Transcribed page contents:
──────
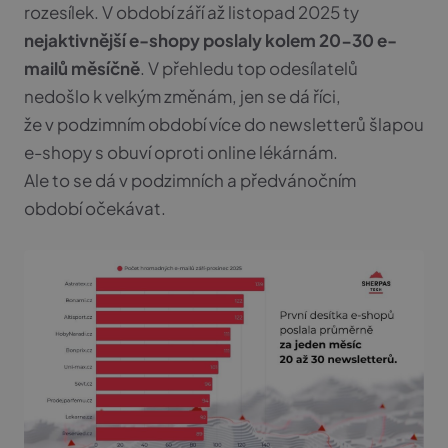
rozesílek. V období září až listopad 2025 ty
nejaktivnější e-shopy poslaly kolem 20-30 e-
mailů měsíčně
. V přehledu top odesílatelů
nedošlo k velkým změnám, jen se dá říci,
že v podzimním období více do newsletterů šlapou
e-shopy s obuví oproti online lékárnám.
Ale to se dá v podzimních a předvánočním
období očekávat.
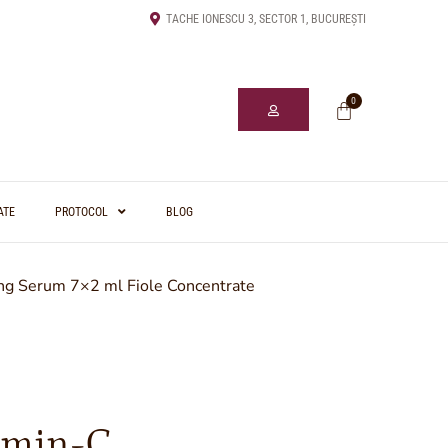
TACHE IONESCU 3, SECTOR 1, BUCUREȘTI
0
ATE
PROTOCOL
BLOG
ng Serum 7×2 ml Fiole Concentrate
umin-C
──────
» **What the task requires**
An exact retyping of the entries, without images, is the required answer.

» **Exercise result**
rozesílek. V období září až listopad 2025 ty
nejaktivnější e-shopy poslaly kolem 20-30 e-
mailů měsíčně
. V přehledu top odesílatelů
nedošlo k velkým změnám, jen se dá říci,
že v podzimním období více do newsletterů šlapou
e-shopy s obuví oproti online lékárnám.
Ale to se dá v podzimních a předvánočním
období očekávat.
TACHE IONESCU 3, SECTOR 1, BUCUREȘTI
0
ATE
PROTOCOL
BLOG
ng Serum 7×2 ml Fiole Concentrate
umin-C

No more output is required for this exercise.